The Occlusion Perfusion Catheter (OPC) developed by ACT allows endovascular specialists who have already cleared blocked blood vessels to then immediately circumferentially infuse the media with an agent or live cell to reduce or eliminate restenosis (re-blockage).
The OPC follows the same guide wire used by the debulking catheter to deliver anti-restenosis agents or drugs and other therapies directly and precisely to the treatment site.
Restenosis results in re-intervention, increased cost and added patient risk, with an estimated cost to the US healthcare system of $475bn annually. Anti-restenosis agents developed by pharmaceutical companies have been proven to have a positive effect on reducing restenosis.
In addition to the OPC, the company is attacking the problem of vascular disease by developing leading edge technology for atherectomy, thrombectomy and other catheter-based devices. ACT currently has seven devices in its product development pipeline, including the OPC.
Rex Teeslink, chief scientific officer of ACT, said: “These procedures actually create a controlled injury to the endothelium of the blood vessel wall. This injury causes a cascade of events resulting in proliferation and migration of smooth muscle cells into the blood vessel lumen, resulting in restenosis.
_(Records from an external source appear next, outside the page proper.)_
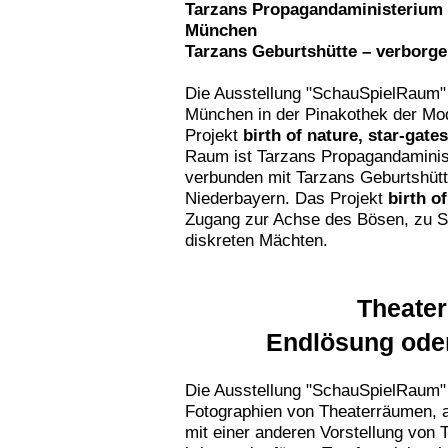
Tarzans Propagandaministerium 
München
Tarzans Geburtshütte – verborge
Die Ausstellung "SchauSpielRaum"
München in der Pinakothek der Mode
Projekt
birth of nature, star-gates
Raum ist Tarzans Propagandaministe
verbunden mit Tarzans Geburtshütte
Niederbayern. Das Projekt
birth o
Zugang zur Achse des Bösen, zu Sc
diskreten Mächten.
Theate
Endlösung oder
Die Ausstellung "SchauSpielRaum"
Fotographien von Theaterräumen, 
mit einer anderen Vorstellung vo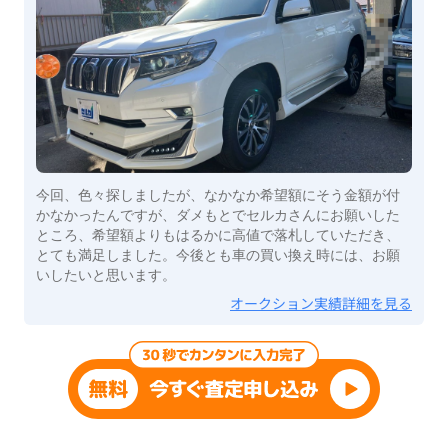
今回、色々探しましたが、なかなか希望額にそう金額が付
かなかったんですが、ダメもとでセルカさんにお願いした
ところ、希望額よりもはるかに高値で落札していただき、
とても満足しました。今後とも車の買い換え時には、お願
いしたいと思います。
オークション実績詳細を見る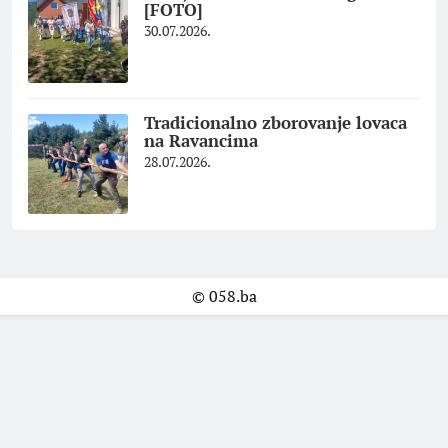
[FOTO]
30.07.2026.
Tradicionalno zborovanje lovaca
na Ravancima
28.07.2026.
© 058.ba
Approximately thirty to forty percent (30-40%) of patients will develop restenosis after their endovascular debulking procedure, and that can happen in as little as six months.”
Paul Fitzpatrick, CEO of ACT, said: “Statistics from the American Heart Association show that more than 35 million Americans will be affected by vascular disease. Our goal at ACT is to more effectively clear the blockage and prevent restenosis, or re-blockage, of the blood vessel.
“Each device is being designed and developed with targeted improvements over any existing device already on the market. These design improvements will vastly advance the efficacy of the treatment of vascular disease and restenosis and address the enormous problem associated with these conditions worldwide.”